Averages

What does the word average signify?  Did you know Wikipedia lists at least 14 different kinds of averages? (http://en.wikipedia.org/wiki/Average)

The most common average is the arithmetic mean, but it is not always appropriate.  Basil runs 800 metres at 8 metres per second and another 800 m at 7 metres per second.  What is his average speed?  Many ‘good’ students blithely add 8 and 7 and then divide by 2 to get 7.5. wrong!

Let’s take an extreme case.  Extreme cases are an essential part of your mathematical toolbox. Suppose Basil runs his first 800 m at 8 m/s and his second 800 m at the glacially slow speed of 0. 0000…1 m/s.  (Imagine as many zeros as you like before the one). Is the average speed (8 + 0)/2 = 4 metres per second?  Certainly not!

Imagine another case.  I am driving my car at 100 km per hour for 0.99999 …9 hours (or 59.999…9 minutes) and for a brief fleeting instant at 200 km per h.  Is my average speed (100+200)/2 = 150 km/h?  Certainly not!

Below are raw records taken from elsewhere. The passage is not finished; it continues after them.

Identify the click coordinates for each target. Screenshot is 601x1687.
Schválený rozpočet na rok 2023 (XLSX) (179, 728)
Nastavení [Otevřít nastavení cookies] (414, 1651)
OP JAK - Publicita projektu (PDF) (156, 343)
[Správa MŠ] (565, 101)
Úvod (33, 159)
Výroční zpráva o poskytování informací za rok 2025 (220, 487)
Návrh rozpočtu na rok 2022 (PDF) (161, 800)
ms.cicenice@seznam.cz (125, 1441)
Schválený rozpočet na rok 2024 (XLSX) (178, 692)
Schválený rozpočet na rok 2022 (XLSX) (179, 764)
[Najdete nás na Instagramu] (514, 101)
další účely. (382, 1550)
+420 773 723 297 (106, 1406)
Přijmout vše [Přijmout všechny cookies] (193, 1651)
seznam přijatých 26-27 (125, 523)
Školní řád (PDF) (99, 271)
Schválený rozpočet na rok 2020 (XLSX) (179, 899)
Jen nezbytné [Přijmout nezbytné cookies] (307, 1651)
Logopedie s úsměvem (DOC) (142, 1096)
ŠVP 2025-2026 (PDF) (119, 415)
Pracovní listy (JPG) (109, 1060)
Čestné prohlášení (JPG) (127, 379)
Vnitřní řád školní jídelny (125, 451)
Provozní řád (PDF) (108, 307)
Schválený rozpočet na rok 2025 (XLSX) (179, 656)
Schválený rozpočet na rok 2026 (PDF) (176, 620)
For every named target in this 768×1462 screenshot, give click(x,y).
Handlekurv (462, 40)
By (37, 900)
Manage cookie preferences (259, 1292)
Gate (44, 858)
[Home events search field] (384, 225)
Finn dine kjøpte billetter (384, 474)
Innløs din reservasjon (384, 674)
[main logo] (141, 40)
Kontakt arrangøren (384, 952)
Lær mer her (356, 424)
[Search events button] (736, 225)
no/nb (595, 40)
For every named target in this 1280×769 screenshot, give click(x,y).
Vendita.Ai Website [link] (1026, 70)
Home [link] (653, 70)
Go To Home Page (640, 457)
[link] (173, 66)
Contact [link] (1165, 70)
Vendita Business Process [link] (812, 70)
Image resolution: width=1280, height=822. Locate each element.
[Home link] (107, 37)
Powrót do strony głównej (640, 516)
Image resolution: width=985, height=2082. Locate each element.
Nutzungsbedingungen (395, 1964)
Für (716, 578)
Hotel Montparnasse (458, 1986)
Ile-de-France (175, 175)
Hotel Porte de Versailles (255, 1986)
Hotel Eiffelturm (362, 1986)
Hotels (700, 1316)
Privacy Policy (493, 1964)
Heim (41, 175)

Instead of the ordinary mean (a + b)/2, what the student needs is a weighted mean (w₁ × a + w₂ × b)/( w₁ + w₂).   But, what are the appropriate weights?  The obvious (and correct answer) are the times spent at each speed.  Then we get (t₁ × s₁ + t₂ × s₂)/( t₁ + t₂) = (d₁ + d₂)/( t₁ + t₂) = total distance/total time, as taught by the physics teachers.